Can Maintenance Make Data Centers Less Reliable?

← Back to Stories (view on slashdot.org)

Can Maintenance Make Data Centers Less Reliable?

Posted by samzenpus on Sunday November 27, 2011 @06:16AM from the if-it-isn't-broken dept.

miller60 writes "Is preventive maintenance on data center equipment not really that preventive after all? With human error cited as a leading cause of downtime, a vigorous maintenance schedule can actually make a data center less reliable, according to some industry experts.'The most common threat to reliability is excessive maintenance,' said Steve Fairfax of 'science risk' consultant MTechnology. 'We get the perception that lots of testing improves component reliability. It does not.' In some cases, poorly documented maintenance can lead to conflicts with automated systems, he warned. Other speakers at the recent 7x24 Exchange conference urged data center operators to focus on understanding their own facilities, and then evaluating which maintenance programs are essential, including offerings from equipment vendors."

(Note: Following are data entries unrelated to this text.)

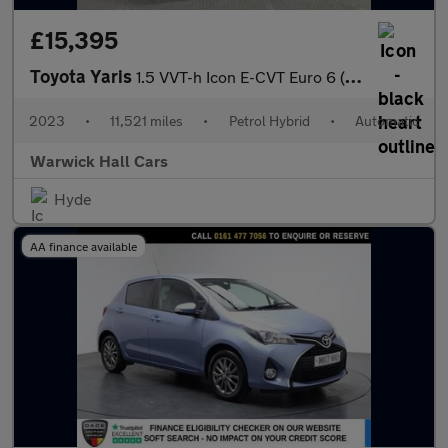
£15,395
Toyota Yaris
1.5 VVT-h Icon E-CVT Euro 6 (s/s) 5dr
2023
•
11,521 miles
•
Petrol Hybrid
•
Automatic
Warwick Hall Cars
Hyde
AA finance available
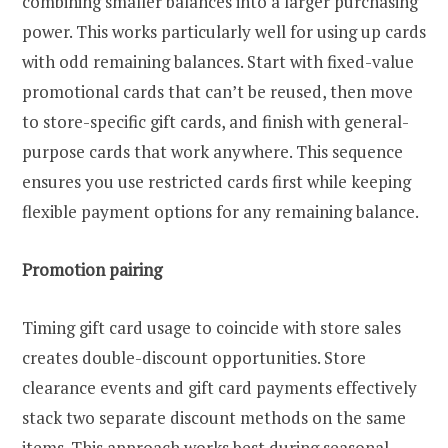
combining smaller balances into a larger purchasing
power. This works particularly well for using up cards
with odd remaining balances. Start with fixed-value
promotional cards that can’t be reused, then move
to store-specific gift cards, and finish with general-
purpose cards that work anywhere. This sequence
ensures you use restricted cards first while keeping
flexible payment options for any remaining balance.
Promotion pairing
Timing gift card usage to coincide with store sales
creates double-discount opportunities. Store
clearance events and gift card payments effectively
stack two separate discount methods on the same
items. This approach works best during seasonal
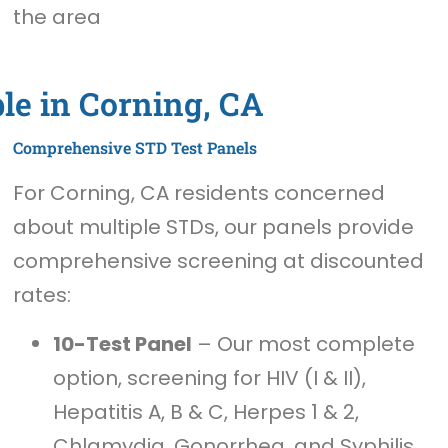
the area
le in Corning, CA
Comprehensive STD Test Panels
For Corning, CA residents concerned
about multiple STDs, our panels provide
comprehensive screening at discounted
rates:
10-Test Panel
– Our most complete
option, screening for HIV (I & II),
Hepatitis A, B & C, Herpes 1 & 2,
Chlamydia, Gonorrhea, and Syphilis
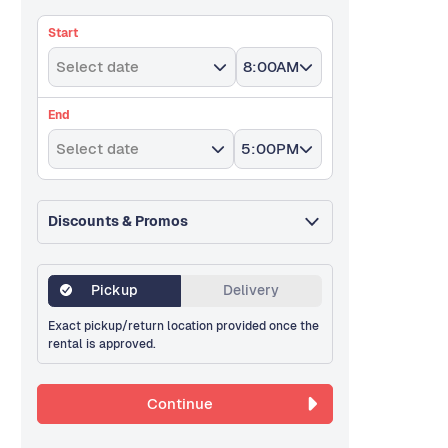
Start
Select date
8:00AM
End
Select date
5:00PM
Discounts & Promos
Pickup
Delivery
Exact pickup/return location provided once the
rental is approved.
Continue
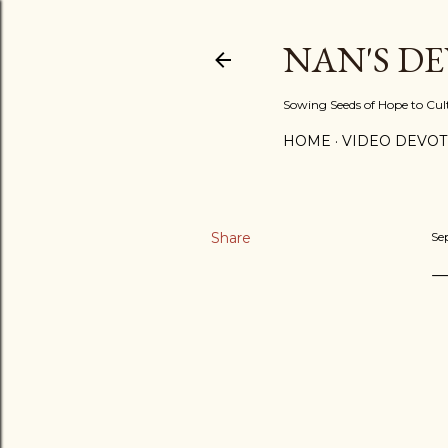
NAN'S D
Sowing Seeds of Hope to Culti
HOME
VIDEO DEVOT
Share
Se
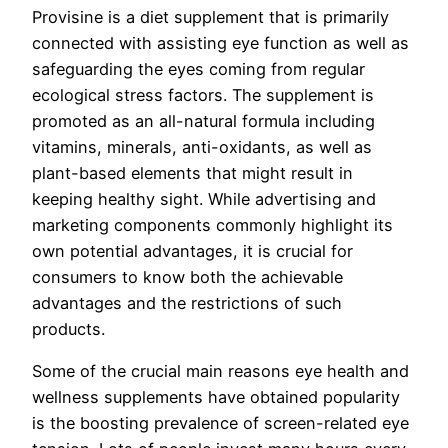
Provisine is a diet supplement that is primarily
connected with assisting eye function as well as
safeguarding the eyes coming from regular
ecological stress factors. The supplement is
promoted as an all-natural formula including
vitamins, minerals, anti-oxidants, as well as
plant-based elements that might result in
keeping healthy sight. While advertising and
marketing components commonly highlight its
own potential advantages, it is crucial for
consumers to know both the achievable
advantages and the restrictions of such
products.
Some of the crucial main reasons eye health and
wellness supplements have obtained popularity
is the boosting prevalence of screen-related eye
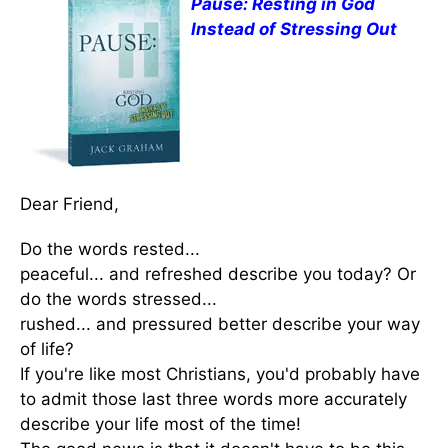
Pause: Resting in God
Instead of Stressing Out
Dear Friend,
Do the words rested...
peaceful... and refreshed describe you today? Or
do the words stressed...
rushed... and pressured better describe your way
of life?
If you're like most Christians, you'd probably have
to admit those last three words more accurately
describe your life most of the time!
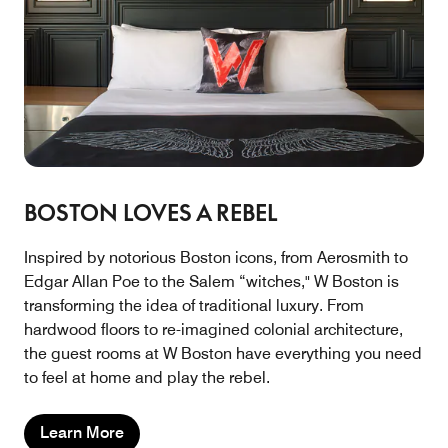
BOSTON LOVES A REBEL
Inspired by notorious Boston icons, from Aerosmith to
Edgar Allan Poe to the Salem “witches," W Boston is
transforming the idea of traditional luxury. From
hardwood floors to re-imagined colonial architecture,
the guest rooms at W Boston have everything you need
to feel at home and play the rebel.
Learn More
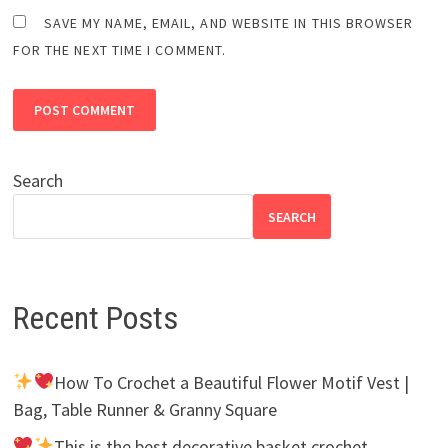
SAVE MY NAME, EMAIL, AND WEBSITE IN THIS BROWSER
FOR THE NEXT TIME I COMMENT.
Search
SEARCH
Recent Posts
How To Crochet a Beautiful Flower Motif Vest |
Bag, Table Runner & Granny Square
This is the best decorative basket crochet.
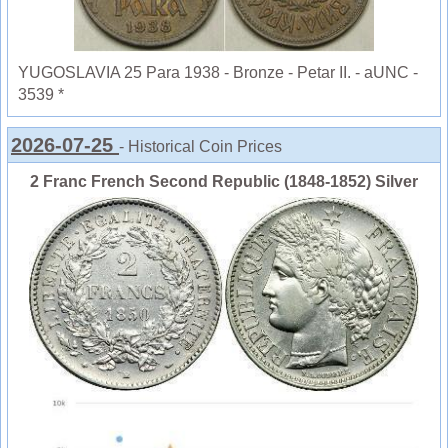
YUGOSLAVIA 25 Para 1938 - Bronze - Petar II. - aUNC -
3539 *
2026-07-25
- Historical Coin Prices
2 Franc French Second Republic (1848-1852) Silver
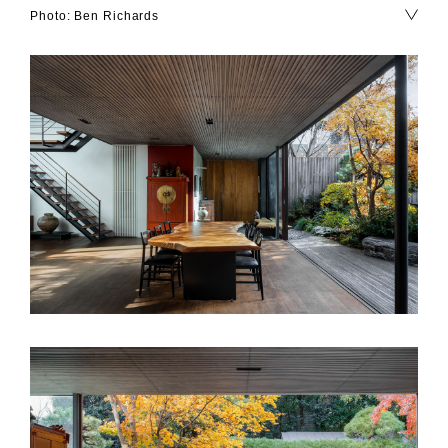
Photo: Ben Richards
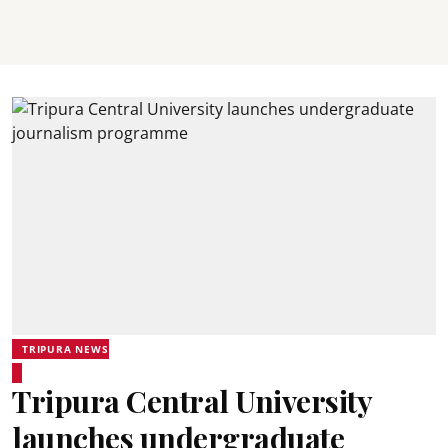
TRIPURA NEWS
Tripura Central University
launches undergraduate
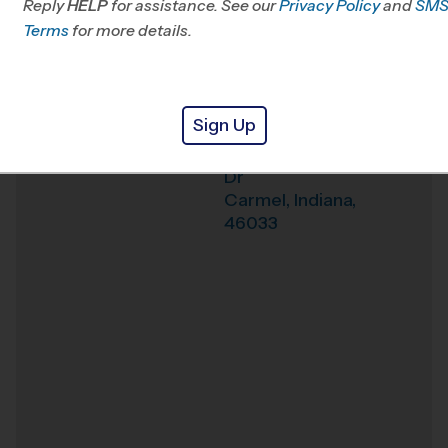
Reply
HELP
for assistance. See our
Privacy Policy
and
SM
Terms
for more details.
Weather Hotline
(317) 674-3550
The Play School at
Venue
Legacy
Sign Up
14454 Community
Where
Dr
Carmel
,
Indiana
,
46033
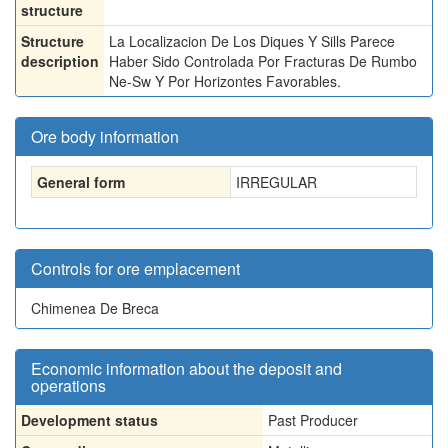
structure
Structure
La Localizacion De Los Diques Y Sills Parece
description
Haber Sido Controlada Por Fracturas De Rumbo
Ne-Sw Y Por Horizontes Favorables.
Ore body information
General form
IRREGULAR
Controls for ore emplacement
Chimenea De Breca
Economic information about the deposit and
operations
Development status
Past Producer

10 of 185 comments (clear)

Min score:

Reason:

Sort:

In between maybe? by anarcat · 2011-11-27 06:20 · Score: 5, Insightful

Maybe there's a sweet spot between "no testing at all" and "replacing everything every three months"? In my experience, there is a lot of work to do in most places to make sure that proper testing is done, or at least that emergency procedures are known and people are well trained in them. Very often documentation is lacking and the onsite support staff have no clue where that circuit breaker is. That is the most common scenario in my experience, not overzealous maintenance.

--
Semantics is the gravity of abstraction
1. Re:In between maybe? by Elbereth · 2011-11-27 06:40 · Score: 5, Interesting
  
  I suppose that I'd agree. Back in the early 90s, I inherited from a friend a fear of rebooting, turning off, or performing maintenance on a computer. Half the time he opened the case, the computer would become unbootable or never turn back on. Luckily, as a talented engineer, he could usually fix whatever the problem was, but it was a huge pain in the ass. Of course, back then, commodity computer hardware was hugely unreliable, with vast gaps in quality between price ranges, and we were working with pretty cheap stuff. Still, to this day, I dread the thought of turning off a computer that has been working reliably. You never know when some piece of crap component is nearing the end of its life, and the stress of a power cycle could what pushes it over the edge into oblivion (or highly unreliably behavior). I used to be fond of constantly messing with everything, fixing it until it broke, but his influence moderated that impulse in me, to the point where I usually freak out when anyone suggests unnecessarily rebooting a computer. Surely, there's something to say for preventative maintenance, and I'd rather be caught with an unbootable PC during regularly scheduled maintenance than suddenly experiencing catastrophic failure randomly, but there's something to be said for just leaving the shit alone and not messing with it. Every time you touch that computer, there's a slight chance that you'll accidentally delete a critical file directory, pull out a cable, or knock loose a power connector. The fewer the times you come into contact with the thing, the better. If I could build a force field around every PC, I probably would.
2. Re:In between maybe? by mehrotra.akash · 2011-11-27 07:02 · Score: 5, Funny
  
  fixing it until it broke
  Thats the spirit!!
3. Re:In between maybe? by greenfruitsalad · 2011-11-27 12:25 · Score: 5, Interesting
  
  i can't agree. i used to but now i cannot afford to.
  we recently experienced 2 catastrophes (datacentre-wide downtimes, you know things that NEVER happen) and the results were unbelievable. GRUBs failed to load OSes, machines were without a bootloader (due to emergency disk hotswaps), some machines simply didn't turn on, services didn't autostart, a few virtual servers autostarted on multiple hosts (instead of just one), fsck on some of our volumes took hours to finish, 30% of supermicro IPMI cards were unresponsive, etc. it revealed that almost nobody had followed procedures properly.
  after that, every single service we have is built in a clustered manner with nodes spread across multiple datacentres. I now restart machines and pull cables at regular intervals to test bgp/ospf, clustering, recoveries, to check filesystems, etc. i am now also ABLE TO SLEEP.
Security updates by bjb_admin · 2011-11-27 06:26 · Score: 5, Informative

Sometimes I get the feeling that security updates can in most cases cause more problems than the issues themselves.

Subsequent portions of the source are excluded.